EXERCISE AIM >> Lines in which "Prólogo" appears should be pulled from the data below.

EXERCISE MATERIAL START

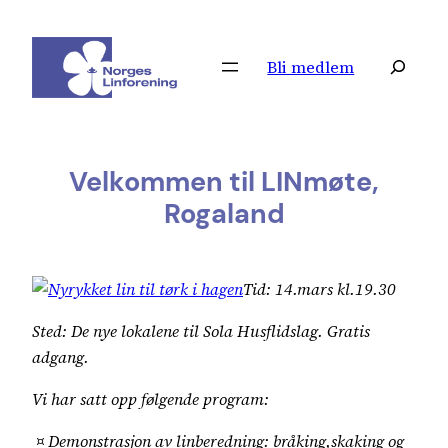
Hopp
til
Søk
Bli medlem
innhold
Velkommen til LINmøte,
Rogaland
Tid: 14.mars kl.19.30
Sted: De nye lokalene til Sola Husflidslag. Gratis
adgang.
Vi har satt opp følgende program:
¤ Demonstrasjon av linberedning: bråking,skaking og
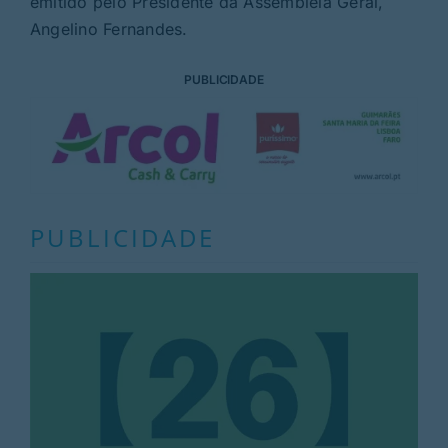
emitido pelo Presidente da Assembleia Geral,
Angelino Fernandes.
PUBLICIDADE
PUBLICIDADE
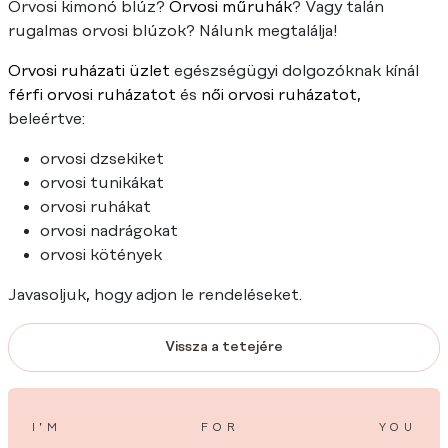
Orvosi kimonó blúz?
Orvosi műruhák
? Vagy talán
rugalmas orvosi blúzok? Nálunk megtalálja!
Orvosi ruházati üzlet
egészségügyi dolgozóknak kínál
férfi orvosi ruházatot
és
női orvosi ruházatot
,
beleértve:
orvosi dzsekiket
orvosi tunikákat
orvosi ruhákat
orvosi nadrágokat
orvosi kötények
Javasoljuk, hogy adjon le rendeléseket.
Vissza a tetejére
I’M
FOR
YOU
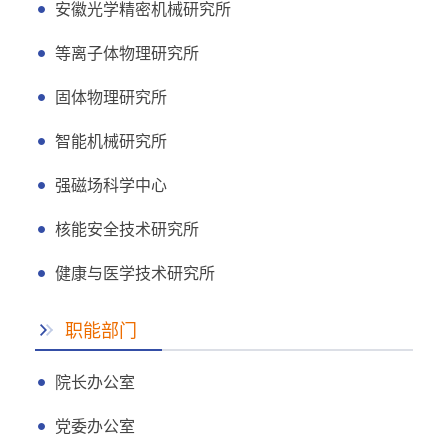
安徽光学精密机械研究所
等离子体物理研究所
固体物理研究所
智能机械研究所
强磁场科学中心
核能安全技术研究所
健康与医学技术研究所
职能部门
院长办公室
党委办公室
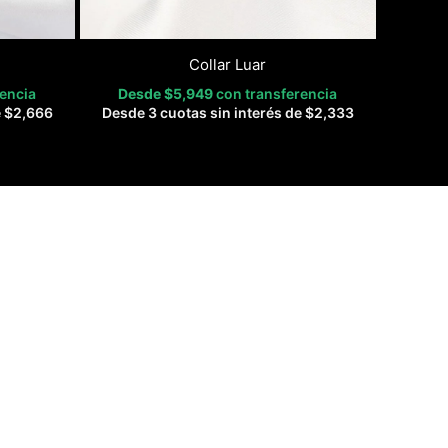
Collar Luar
rencia
Desde
$
5,949
con transferencia
e
$
2,666
Desde 3 cuotas sin interés de
$
2,333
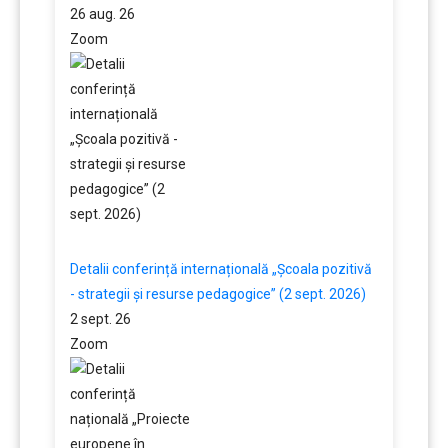
26 aug. 26
Zoom
Detalii conferință internațională „Școala pozitivă
- strategii și resurse pedagogice” (2 sept. 2026)
2 sept. 26
Zoom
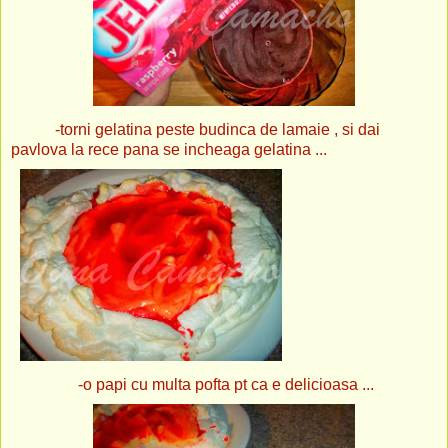
-torni gelatina peste budinca de lamaie , si dai
pavlova la rece pana se incheaga gelatina ...
-o papi cu multa pofta pt ca e delicioasa ...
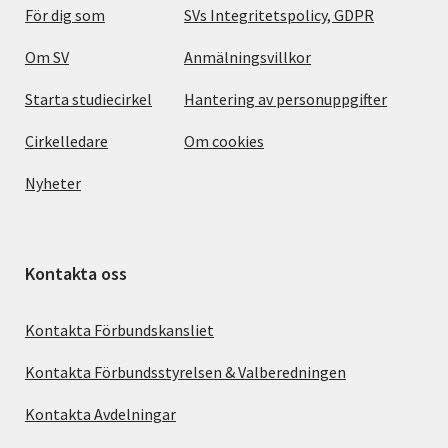
För dig som
SVs Integritetspolicy, GDPR
Om SV
Anmälningsvillkor
Starta studiecirkel
Hantering av personuppgifter
Cirkelledare
Om cookies
Nyheter
Kontakta oss
Kontakta Förbundskansliet
Kontakta Förbundsstyrelsen & Valberedningen
Kontakta Avdelningar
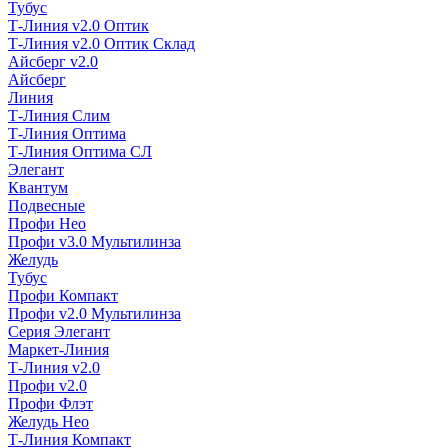
Тубус
Т-Линия v2.0 Оптик
Т-Линия v2.0 Оптик Склад
Айсберг v2.0
Айсберг
Линия
Т-Линия Слим
Т-Линия Оптима
Т-Линия Оптима СЛ
Элегант
Квантум
Подвесные
Профи Нео
Профи v3.0 Мультилинза
Желудь
Тубус
Профи Компакт
Профи v2.0 Мультилинза
Серия Элегант
Маркет-Линия
Т-Линия v2.0
Профи v2.0
Профи Флэт
Желудь Нео
Т-Линия Компакт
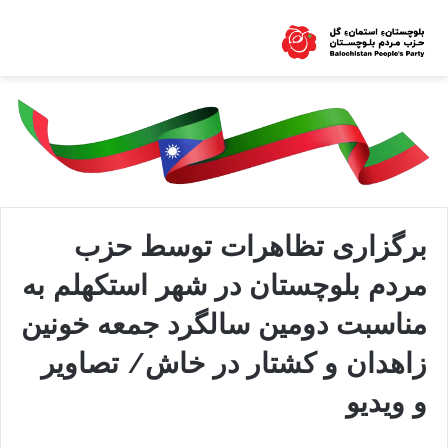
برگزاری تظاهرات توسط حزب
مردم بلوچستان در شهر استکهلم به
مناسبت دومین سالگرد جمعه خونین
زاهدان و کشتار در خاش/ تصاویر
و ویدیو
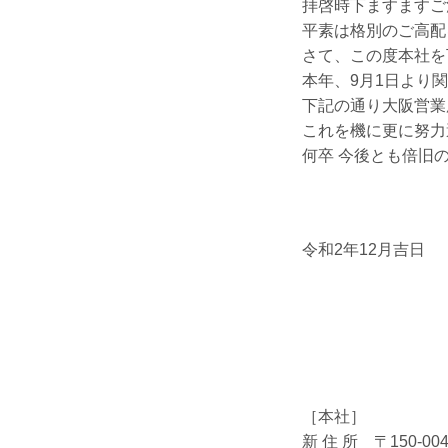
拝啓時下ますますご
平素は格別のご高配
さて、この度本社を
本年、9月1日より
下記の通り大阪営業
これを機に更に努力
何卒 今後とも倍旧
令和2年12月吉日
［本社］
新 住 所 〒150-00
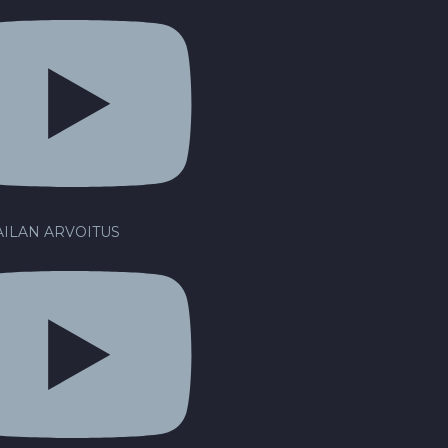
ILAN ARVOITUS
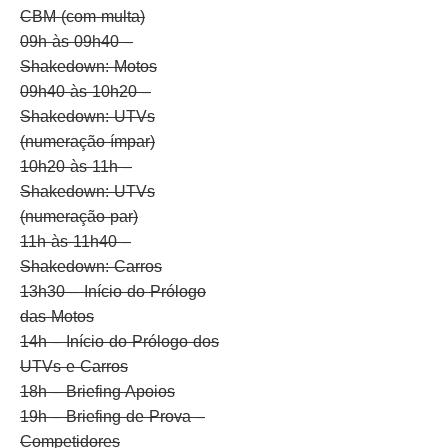
CBM (com multa)
09h às 09h40 –
Shakedown: Motos
09h40 às 10h20 –
Shakedown: UTVs
(numeração ímpar)
10h20 às 11h –
Shakedown: UTVs
(numeração par)
11h às 11h40 –
Shakedown: Carros
13h30 – Início do Prólogo
das Motos
14h – Início do Prólogo dos
UTVs e Carros
18h – Briefing Apoios
19h – Briefing de Prova –
Competidores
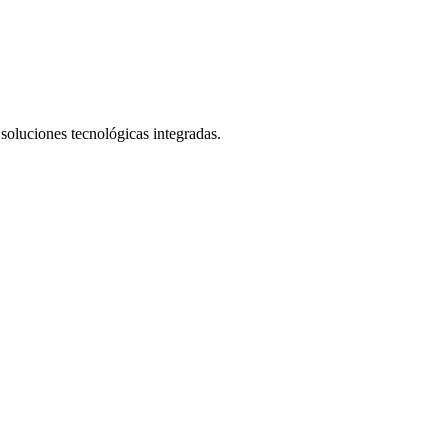
 soluciones tecnológicas integradas.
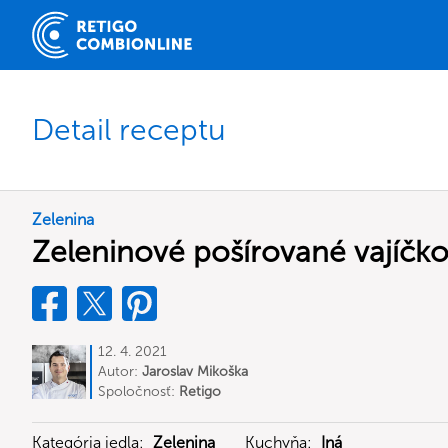
Detail receptu
Zelenina
Zeleninové pošírované vajíčk
12. 4. 2021
Autor:
Jaroslav Mikoška
Spoločnosť:
Retigo
Kategória jedla:
Zelenina
Kuchyňa:
Iná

EXERCISE MATERIAL END

THE COMPLETED TASK >>
13h30 – Início do Prólogo
14h – Início do Prólogo dos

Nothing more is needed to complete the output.